=== REQUIREMENT ===
Find the word "conduce" in the listing below. Copy every line that has it.

=== EXERCISE DATA ===
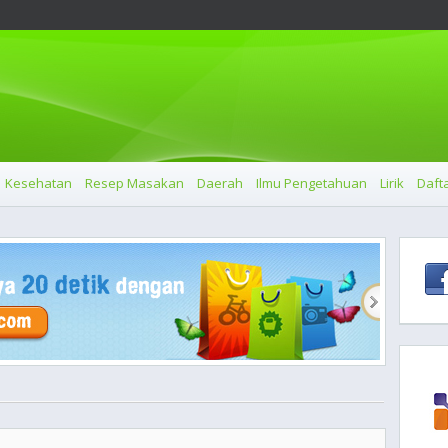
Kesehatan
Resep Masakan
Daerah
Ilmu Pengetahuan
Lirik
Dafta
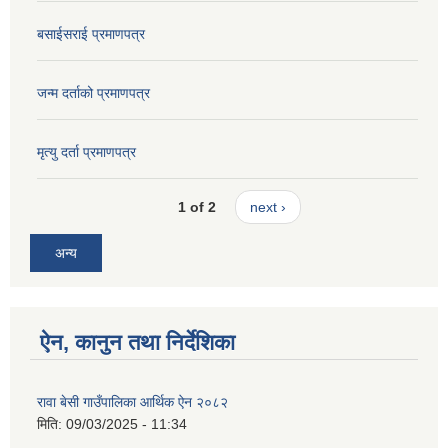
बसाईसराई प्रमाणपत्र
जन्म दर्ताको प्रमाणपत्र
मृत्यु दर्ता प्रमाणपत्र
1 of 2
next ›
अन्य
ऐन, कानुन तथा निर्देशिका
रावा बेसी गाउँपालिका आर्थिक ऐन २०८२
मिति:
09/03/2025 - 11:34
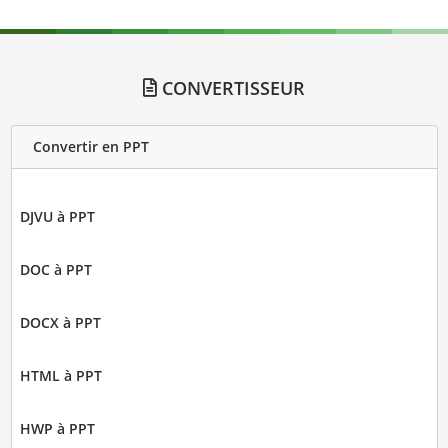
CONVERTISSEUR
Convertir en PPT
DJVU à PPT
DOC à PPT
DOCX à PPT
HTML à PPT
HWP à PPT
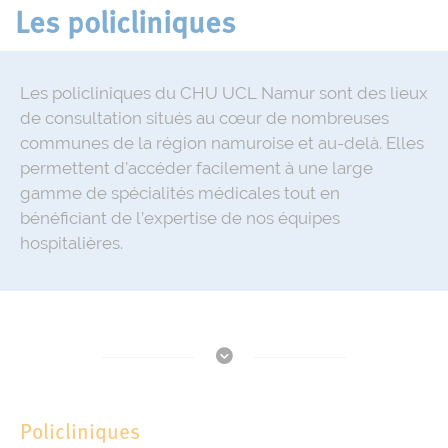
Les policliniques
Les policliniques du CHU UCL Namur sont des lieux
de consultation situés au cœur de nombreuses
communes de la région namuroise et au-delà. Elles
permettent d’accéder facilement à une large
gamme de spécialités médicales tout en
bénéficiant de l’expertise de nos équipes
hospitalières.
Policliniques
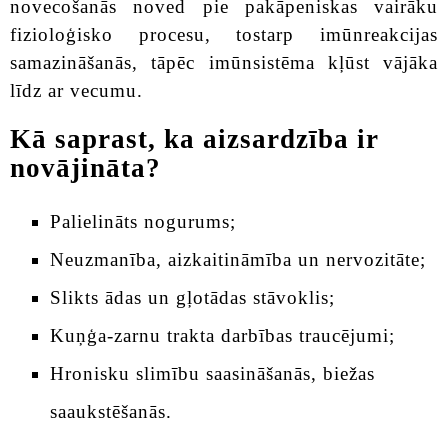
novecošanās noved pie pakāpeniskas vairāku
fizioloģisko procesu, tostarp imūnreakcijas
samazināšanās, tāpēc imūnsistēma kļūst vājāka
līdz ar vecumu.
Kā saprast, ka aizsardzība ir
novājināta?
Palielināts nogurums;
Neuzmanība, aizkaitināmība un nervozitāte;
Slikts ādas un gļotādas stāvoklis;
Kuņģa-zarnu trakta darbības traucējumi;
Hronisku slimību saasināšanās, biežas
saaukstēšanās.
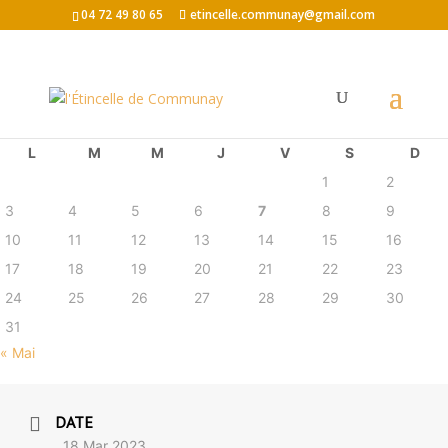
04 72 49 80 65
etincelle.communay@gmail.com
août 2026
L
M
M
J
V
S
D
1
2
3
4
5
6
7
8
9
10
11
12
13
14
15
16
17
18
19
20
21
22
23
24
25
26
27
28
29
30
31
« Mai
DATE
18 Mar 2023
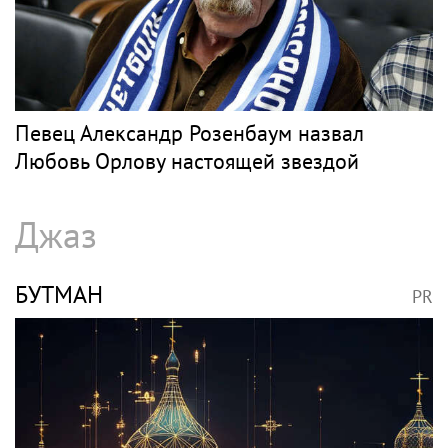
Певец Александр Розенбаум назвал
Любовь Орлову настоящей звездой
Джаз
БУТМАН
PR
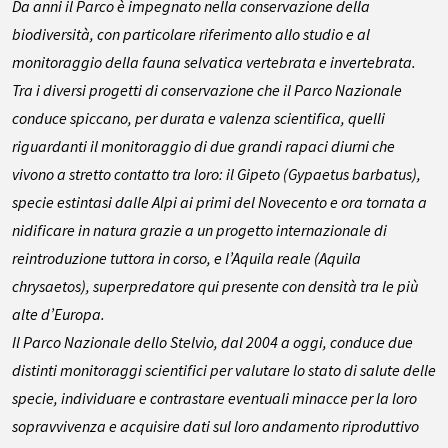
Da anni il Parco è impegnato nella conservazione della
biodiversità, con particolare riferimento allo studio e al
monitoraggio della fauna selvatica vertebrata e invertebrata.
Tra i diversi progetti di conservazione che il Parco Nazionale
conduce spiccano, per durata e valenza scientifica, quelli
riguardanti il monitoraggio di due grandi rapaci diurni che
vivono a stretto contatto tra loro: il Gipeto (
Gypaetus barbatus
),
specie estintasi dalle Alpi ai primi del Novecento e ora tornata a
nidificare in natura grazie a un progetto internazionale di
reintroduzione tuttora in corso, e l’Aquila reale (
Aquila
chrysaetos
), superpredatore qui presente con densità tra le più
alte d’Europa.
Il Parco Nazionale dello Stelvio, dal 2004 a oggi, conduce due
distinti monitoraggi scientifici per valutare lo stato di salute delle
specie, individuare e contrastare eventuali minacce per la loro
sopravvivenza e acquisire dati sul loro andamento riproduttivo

=== SOLUTION FOR THIS PROBLEM ===
conduce spiccano, per durata e valenza scientifica, quelli
Il Parco Nazionale dello Stelvio, dal 2004 a oggi, conduce due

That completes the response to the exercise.